*Aim of the task*. Look through the material below and return every line that contains "becomes".

*Exercise inputs*.
________________
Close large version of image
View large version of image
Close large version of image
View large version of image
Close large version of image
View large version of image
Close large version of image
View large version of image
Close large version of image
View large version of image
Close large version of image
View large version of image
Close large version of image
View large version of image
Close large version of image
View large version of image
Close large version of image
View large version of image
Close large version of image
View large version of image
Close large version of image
________________
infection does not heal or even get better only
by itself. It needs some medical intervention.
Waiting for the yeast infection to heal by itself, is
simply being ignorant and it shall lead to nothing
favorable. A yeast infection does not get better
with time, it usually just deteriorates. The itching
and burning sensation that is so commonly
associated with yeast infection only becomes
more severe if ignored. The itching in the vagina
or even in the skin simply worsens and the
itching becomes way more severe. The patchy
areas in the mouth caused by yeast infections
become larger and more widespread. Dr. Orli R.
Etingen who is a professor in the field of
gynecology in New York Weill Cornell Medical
________________
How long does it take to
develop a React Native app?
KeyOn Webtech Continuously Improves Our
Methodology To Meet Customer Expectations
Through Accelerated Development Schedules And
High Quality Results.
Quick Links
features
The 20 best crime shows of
________________
*Finished exercise*.
associated with yeast infection only becomes
itching becomes way more severe. The patchy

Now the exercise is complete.